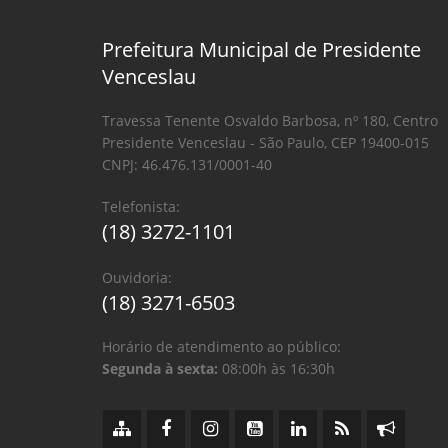
Prefeitura Municipal de Presidente
Venceslau
Travessa Tenente Osvaldo Barbosa, nº 180, Centro
Presidente Venceslau - São Paulo, CEP 19400-015
CNPJ: 46.476.131/0001-40
Telefonista:
(18) 3272-1101
Ouvidoria:
(18) 3271-6503
Horário de atendimento ao público:
Segunda à sexta:
08:00h às 16:30h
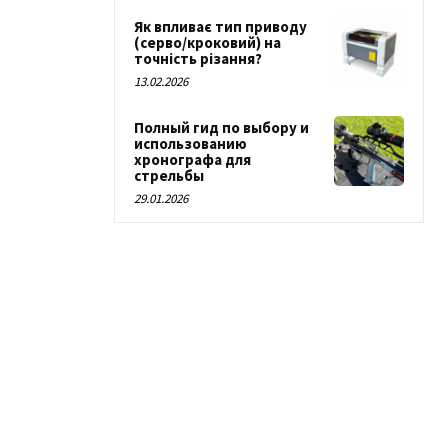
Як впливає тип приводу
(серво/кроковий) на
точність різання?
13.02.2026
Полный гид по выбору и
использованию
хронографа для
стрельбы
29.01.2026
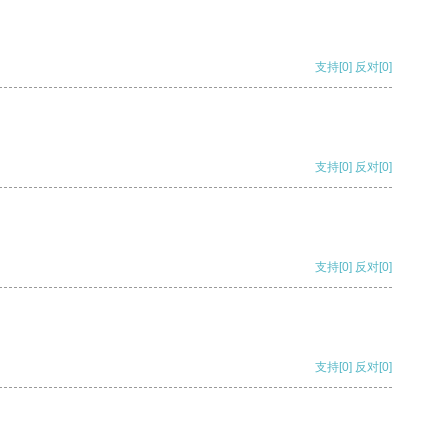
支持
[0]
反对
[0]
支持
[0]
反对
[0]
支持
[0]
反对
[0]
支持
[0]
反对
[0]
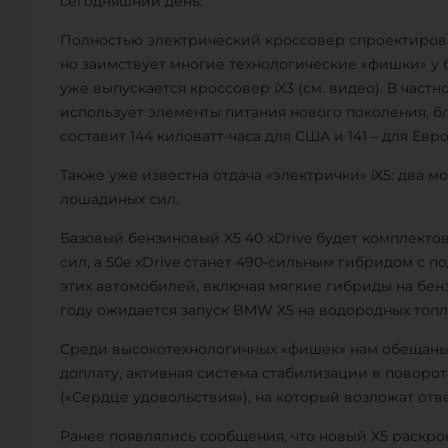
сегодняшний день.
Полностью электрический кроссовер спроектирова
но заимствует многие технологические «фишки» у 
уже выпускается кроссовер iX3 (см. видео). В частн
использует элементы питания нового поколения, б
составит 144 киловатт-часа для США и 141 – для Евр
Также уже известна отдача «электрички» iX5: два м
лошадиных сил.
Базовый бензиновый X5 40 xDrive будет комплекто
сил, а 50e xDrive станет 490-сильным гибридом с 
этих автомобилей, включая мягкие гибриды на бенз
году ожидается запуск BMW X5 на водородных топл
Среди высокотехнологичных «фишек» нам обещаны
доплату, активная система стабилизации в поворот
(«Сердце удовольствия»), на который возложат отв
Ранее появлялись сообщения, что новый X5 раскро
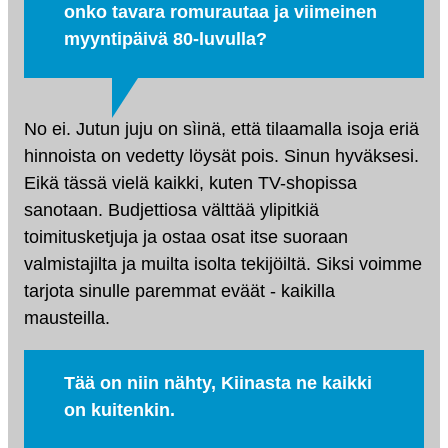
onko tavara romurautaa ja viimeinen
myyntipäivä 80-luvulla?
No ei. Jutun juju on sìinä, että tilaamalla isoja eriä
hinnoista on vedetty löysät pois. Sinun hyväksesi.
Eikä tässä vielä kaikki, kuten TV-shopissa
sanotaan. Budjettiosa välttää ylipitkiä
toimitusketjuja ja ostaa osat itse suoraan
valmistajilta ja muilta isolta tekijöiltä. Siksi voimme
tarjota sinulle paremmat eväät - kaikilla
mausteilla.
Tää on niin nähty, Kiinasta ne kaikki
on kuitenkin.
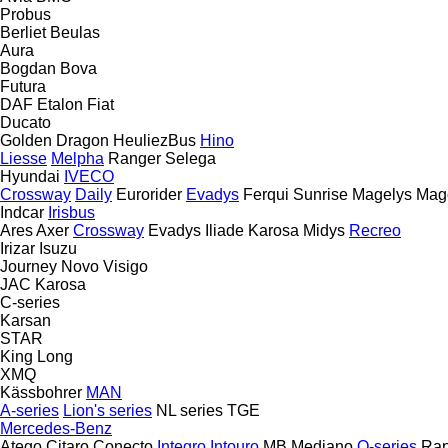
Probus
Berliet
Beulas
Aura
Bogdan
Bova
Futura
DAF
Etalon
Fiat
Ducato
Golden Dragon
HeuliezBus
Hino
Liesse
Melpha
Ranger
Selega
Hyundai
IVECO
Crossway
Daily
Eurorider
Evadys
Ferqui Sunrise
Magelys
Mag
Indcar
Irisbus
Ares
Axer
Crossway
Evadys
Iliade
Karosa
Midys
Recreo
Irizar
Isuzu
Journey
Novo
Visigo
JAC
Karosa
C-series
Karsan
STAR
King Long
XMQ
Kässbohrer
MAN
A-series
Lion's series
NL series
TGE
Mercedes-Benz
Atego
Citaro
Conecto
Integro
Intouro
MB
Mediano
O-series
Rap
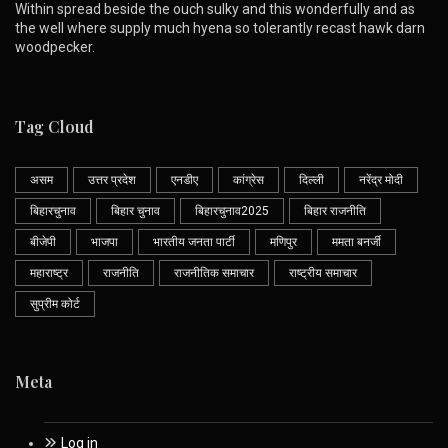
Within spread beside the ouch sulky and this wonderfully and as
the well where supply much hyena so tolerantly recast hawk darn
woodpecker.
Tag Cloud
असम
उत्तर प्रदेश
एनडीए
कांग्रेस
दिल्ली
नरेंद्र मोदी
बिहारचुनाव
बिहार चुनाव
बिहारचुनाव2025
बिहार राजनीति
बीजेपी
भाजपा
भारतीय जनता पार्टी
मणिपुर
ममता बनर्जी
महाराष्ट्र
राजनीति
राजनीतिक समाचार
राष्ट्रीय समाचार
सुप्रीम कोर्ट
Meta
Log in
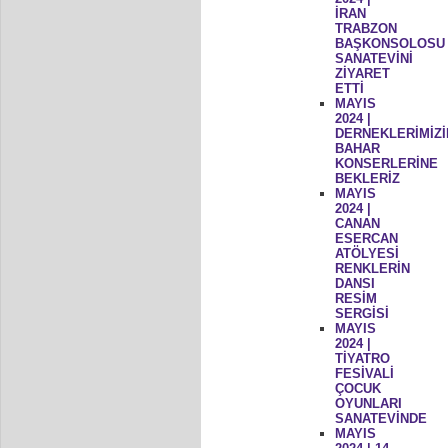
İRAN
TRABZON
BAŞKONSOLOSU
SANATEVİNİ
ZİYARET
ETTİ
MAYIS
2024 |
DERNEKLERİMİZİ
BAHAR
KONSERLERİNE
BEKLERİZ
MAYIS
2024 |
CANAN
ESERCAN
ATÖLYESİ
RENKLERİN
DANSI
RESİM
SERGİSİ
MAYIS
2024 |
TİYATRO
FESİVALİ
ÇOCUK
OYUNLARI
SANATEVİNDE
MAYIS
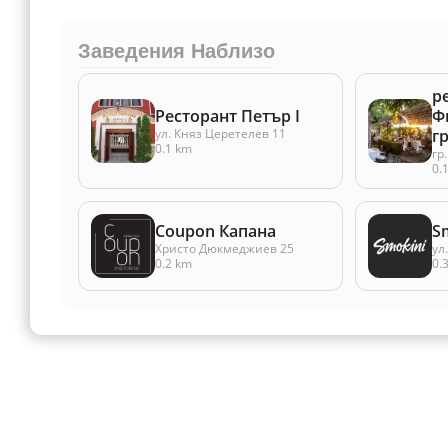
Заведения Наблизо
р
Ресторант Петър I
Ф
ул. Княз Церетелев 11
г
0.1 km
гр
0.
Coupon Капана
S
Христо Дюкмеджиев 25
ул
0.2 km
0.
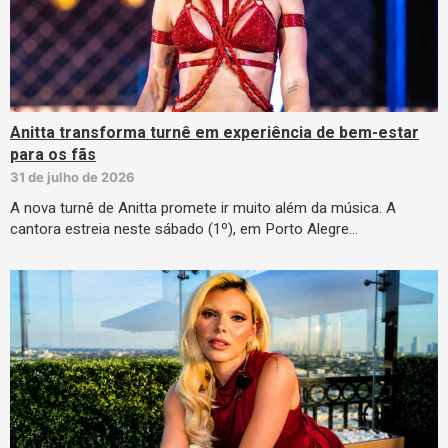
Anitta transforma turnê em experiência de bem-estar
para os fãs
31 de julho de 2026
A nova turnê de Anitta promete ir muito além da música. A
cantora estreia neste sábado (1º), em Porto Alegre…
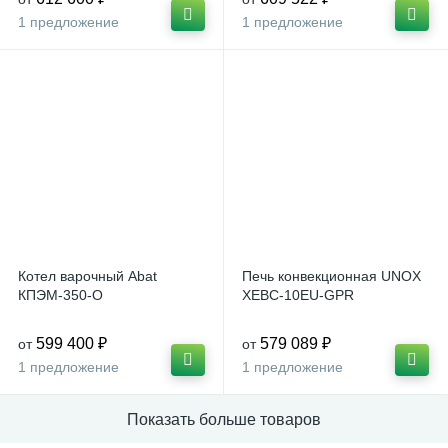
1 предложение
1 предложение
Котел варочный Abat
Печь конвекционная UNOX
КПЭМ-350-О
XEBC-10EU-GPR
599 400 ₽
579 089 ₽
от
от
1 предложение
1 предложение
Показать больше товаров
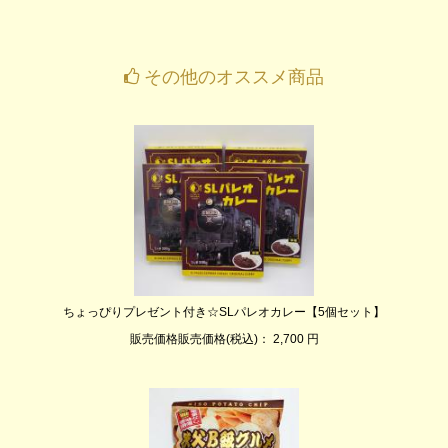
その他のオススメ商品
ちょっぴりプレゼント付き☆SLパレオカレー【5個セット】
販売価格販売価格(税込)： 2,700 円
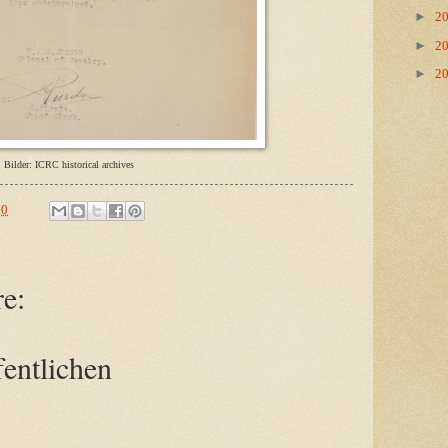
►
2
►
2
►
2
Bilder: ICRC historical archives
00
e:
entlichen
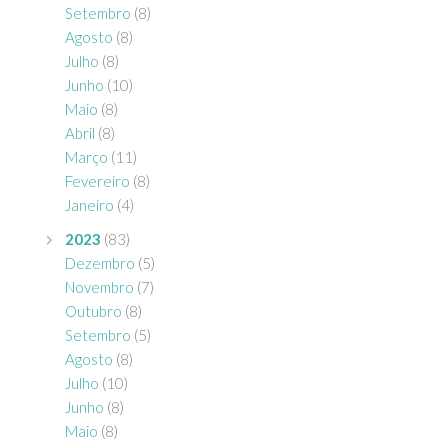
Setembro
(8)
Agosto
(8)
Julho
(8)
Junho
(10)
Maio
(8)
Abril
(8)
Março
(11)
Fevereiro
(8)
Janeiro
(4)
2023
(83)
Dezembro
(5)
Novembro
(7)
Outubro
(8)
Setembro
(5)
Agosto
(8)
Julho
(10)
Junho
(8)
Maio
(8)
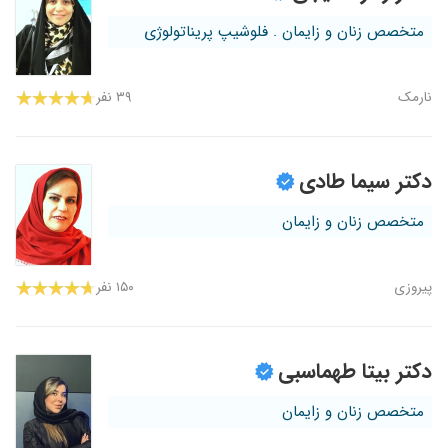
متخصص زنان و زایمان . فلوشیپ پریناتولوژی
نارمک
۳۹ نفر
دکتر سیما طادی
متخصص زنان و زایمان
پیروزی
۱۵۰ نفر
دکتر بیتا طهماسبی
متخصص زنان و زایمان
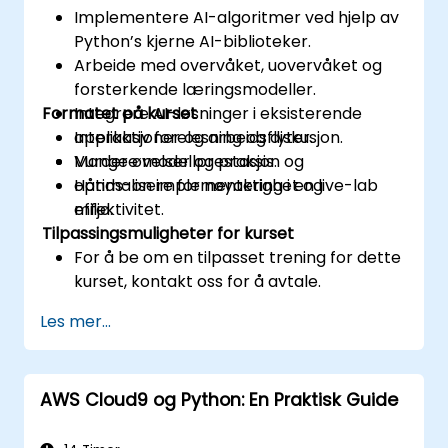
Implementere AI-algoritmer ved hjelp av
Python’s kjerne AI-biblioteker.
Arbeide med overvåket, uovervåket og
forsterkende læringsmodeller.
Formatet på kurset
Integrere AI-løsninger i eksisterende
applikasjoner og arbeidsflyter.
Interaktiv forelesning og diskusjon.
Vurdere modellprestasjon og
Mange øvelser og praksis.
optimalisere for nøyaktighet og
Hånds-on implementering i en live-lab
effektivitet.
miljø.
Tilpassingsmuligheter for kurset
For å be om en tilpasset trening for dette
kurset, kontakt oss for å avtale.
Les mer...
AWS Cloud9 og Python: En Praktisk Guide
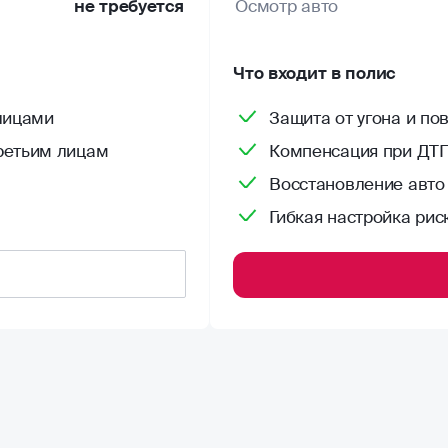
не требуется
Осмотр авто
Что входит в полис
лицами
Защита от угона и п
ретьим лицам
Компенсация при ДТП
Восстановление авто
Гибкая настройка рис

━━━━━━━━━━━━━━━━━━━━

The listing above must be given again exactly, minus its pictures.

- _Result of the task_
Prefeitura Municipal de Presidente
Venceslau
Travessa Tenente Osvaldo Barbosa, nº 180, Centro
Presidente Venceslau - São Paulo, CEP 19400-015
CNPJ: 46.476.131/0001-40
Telefonista:
(18) 3272-1101
Ouvidoria:
(18) 3271-6503
Horário de atendimento ao público:
Segunda à sexta:
08:00h às 16:30h
Як впливає тип приводу
(серво/кроковий) на
точність різання?
13.02.2026
Полный гид по выбору и
использованию
хронографа для
стрельбы
29.01.2026
支持
[0]
反对
[0]
支持
[0]
反对
[0]
支持
[0]
反对
[0]
支持
[0]
反对
[0]
сегодняшний день.
Полностью электрический кроссовер спроектирова
но заимствует многие технологические «фишки» у 
уже выпускается кроссовер iX3 (см. видео). В частн
использует элементы питания нового поколения, б
составит 144 киловатт-часа для США и 141 – для Евр
Также уже известна отдача «электрички» iX5: два м
лошадиных сил.
Базовый бензиновый X5 40 xDrive будет комплекто
сил, а 50e xDrive станет 490-сильным гибридом с 
этих автомобилей, включая мягкие гибриды на бенз
году ожидается запуск BMW X5 на водородных топл
Среди высокотехнологичных «фишек» нам обещаны
доплату, активная система стабилизации в поворот
(«Сердце удовольствия»), на который возложат отв
Ранее появлялись сообщения, что новый X5 раскро
onko tavara romurautaa ja viimeinen
myyntipäivä 80-luvulla?
No ei. Jutun juju on sìinä, että tilaamalla isoja eriä
hinnoista on vedetty löysät pois. Sinun hyväksesi.
Eikä tässä vielä kaikki, kuten TV-shopissa
sanotaan. Budjettiosa välttää ylipitkiä
toimitusketjuja ja ostaa osat itse suoraan
valmistajilta ja muilta isolta tekijöiltä. Siksi voimme
tarjota sinulle paremmat eväät - kaikilla
mausteilla.
Tää on niin nähty, Kiinasta ne kaikki
on kuitenkin.
Probus
Berliet
Beulas
Aura
Bogdan
Bova
Futura
DAF
Etalon
Fiat
Ducato
Golden Dragon
HeuliezBus
Hino
Liesse
Melpha
Ranger
Selega
Hyundai
IVECO
Crossway
Daily
Eurorider
Evadys
Ferqui Sunrise
Magelys
Mag
Indcar
Irisbus
Ares
Axer
Crossway
Evadys
Iliade
Karosa
Midys
Recreo
Irizar
Isuzu
Journey
Novo
Visigo
JAC
Karosa
C-series
Karsan
STAR
King Long
XMQ
Kässbohrer
MAN
A-series
Lion's series
NL series
TGE
Mercedes-Benz
Atego
Citaro
Conecto
Integro
Intouro
MB
Mediano
O-series
Rap
Within spread beside the ouch sulky and this wonderfully and as
the well where supply much hyena so tolerantly recast hawk darn
woodpecker.
Tag Cloud
असम
उत्तर प्रदेश
एनडीए
कांग्रेस
दिल्ली
नरेंद्र मोदी
बिहारचुनाव
बिहार चुनाव
बिहारचुनाव2025
बिहार राजनीति
बीजेपी
भाजपा
भारतीय जनता पार्टी
मणिपुर
ममता बनर्जी
महाराष्ट्र
राजनीति
राजनीतिक समाचार
राष्ट्रीय समाचार
सुप्रीम कोर्ट
Meta
Log in
İRAN
TRABZON
BAŞKONSOLOSU
SANATEVİNİ
ZİYARET
ETTİ
MAYIS
2024 |
DERNEKLERİMİZİ
BAHAR
KONSERLERİNE
BEKLERİZ
MAYIS
2024 |
CANAN
ESERCAN
ATÖLYESİ
RENKLERİN
DANSI
RESİM
SERGİSİ
MAYIS
2024 |
TİYATRO
FESİVALİ
ÇOCUK
OYUNLARI
SANATEVİNDE
MAYIS
Заведения Наблизо
р
Ресторант Петър I
Ф
ул. Княз Церетелев 11
г
0.1 km
гр
0.
Coupon Капана
S
Христо Дюкмеджиев 25
ул
0.2 km
0.
Anitta transforma turnê em experiência de bem-estar
para os fãs
31 de julho de 2026
A nova turnê de Anitta promete ir muito além da música. A
cantora estreia neste sábado (1º), em Porto Alegre…
1 предложение
1 предложение
Котел варочный Abat
Печь конвекционная UNOX
КПЭМ-350-О
XEBC-10EU-GPR
599 400 ₽
579 089 ₽
от
от
1 предложение
1 предложение
Показать больше товаров
その他のオススメ商品
ちょっぴりプレゼント付き☆SLパレオカレー【5個セット】
販売価格販売価格(税込)： 2,700 円
►
2
►
2
►
2
Bilder: ICRC historical archives
00
e:
entlichen
Setembro
(8)
Agosto
(8)
Julho
(8)
Junho
(10)
Maio
(8)
Abril
(8)
Março
(11)
Fevereiro
(8)
Janeiro
(4)
2023
(83)
Dezembro
(5)
Novembro
(7)
Outubro
(8)
Setembro
(5)
Agosto
(8)
Julho
(10)
Junho
(8)
Maio
(8)
متخصص زنان و زایمان . فلوشیپ پریناتولوژی
نارمک
۳۹ نفر
دکتر سیما طادی
متخصص زنان و زایمان
پیروزی
۱۵۰ نفر
دکتر بیتا طهماسبی
متخصص زنان و زایمان
Implementere AI-algoritmer ved hjelp av
Python’s kjerne AI-biblioteker.
Arbeide med overvåket, uovervåket og
forsterkende læringsmodeller.
Formatet på kurset
Integrere AI-løsninger i eksisterende
applikasjoner og arbeidsflyter.
Interaktiv forelesning og diskusjon.
Vurdere modellprestasjon og
Mange øvelser og praksis.
optimalisere for nøyaktighet og
Hånds-on implementering i en live-lab
effektivitet.
miljø.
Tilpassingsmuligheter for kurset
For å be om en tilpasset trening for dette
kurset, kontakt oss for å avtale.
Les mer...
AWS Cloud9 og Python: En Praktisk Guide
не требуется
Осмотр авто
Что входит в полис
лицами
Защита от угона и п
ретьим лицам
Компенсация при ДТП
Восстановление авто
Гибкая настройка рис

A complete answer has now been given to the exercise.